§ **Instructions to follow**:
Show each line of the entries below in which the word "việc" appears.

§ **Data for analysis**:
=== Begin Enclosure ===
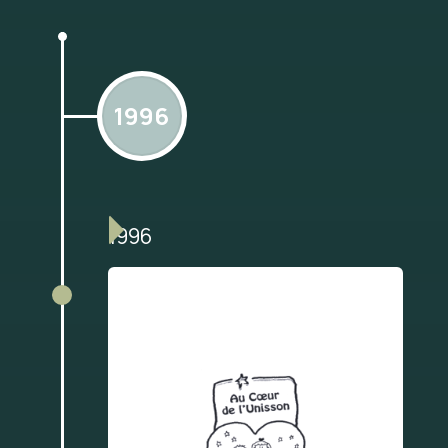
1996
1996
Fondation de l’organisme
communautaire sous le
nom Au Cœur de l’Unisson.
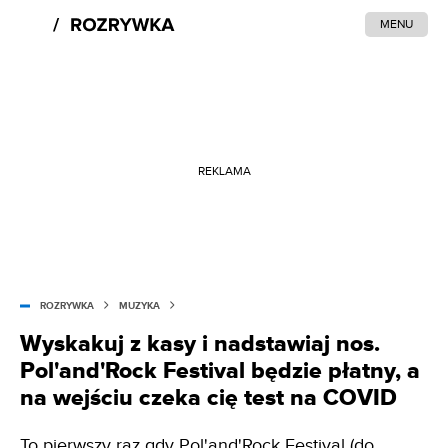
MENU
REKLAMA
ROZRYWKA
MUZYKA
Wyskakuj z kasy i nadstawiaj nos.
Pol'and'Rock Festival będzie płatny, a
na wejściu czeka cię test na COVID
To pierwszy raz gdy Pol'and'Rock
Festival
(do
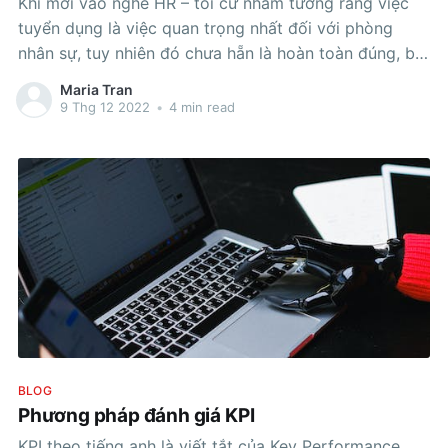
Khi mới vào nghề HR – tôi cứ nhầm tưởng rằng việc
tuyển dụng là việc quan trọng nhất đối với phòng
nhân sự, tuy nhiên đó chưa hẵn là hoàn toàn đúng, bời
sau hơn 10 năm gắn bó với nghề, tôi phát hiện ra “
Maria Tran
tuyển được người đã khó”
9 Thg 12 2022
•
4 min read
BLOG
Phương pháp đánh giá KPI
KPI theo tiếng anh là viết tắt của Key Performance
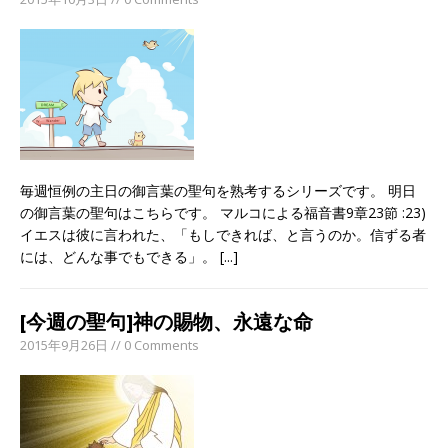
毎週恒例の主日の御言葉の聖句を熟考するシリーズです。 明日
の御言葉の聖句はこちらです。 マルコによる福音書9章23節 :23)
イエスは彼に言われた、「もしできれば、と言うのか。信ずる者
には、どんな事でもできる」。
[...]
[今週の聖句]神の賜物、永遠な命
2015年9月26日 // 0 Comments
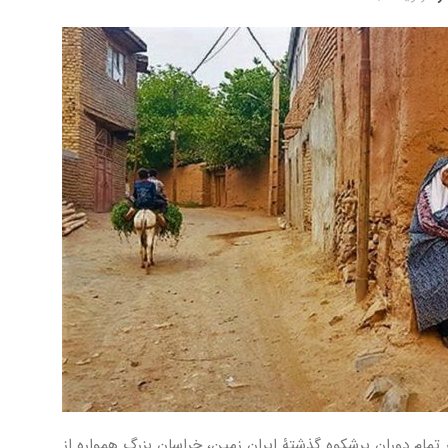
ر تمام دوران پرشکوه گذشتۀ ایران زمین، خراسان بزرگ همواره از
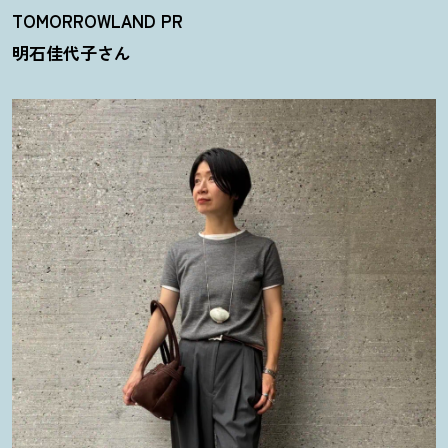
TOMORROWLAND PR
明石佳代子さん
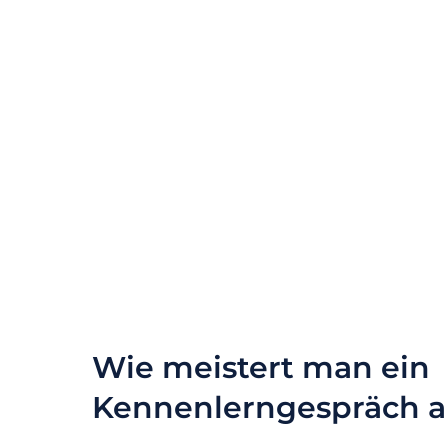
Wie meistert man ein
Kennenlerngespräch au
=== End Enclosure ===
§ **Solution**:
Khi mới vào nghề HR – tôi cứ nhầm tưởng rằng việc
tuyển dụng là việc quan trọng nhất đối với phòng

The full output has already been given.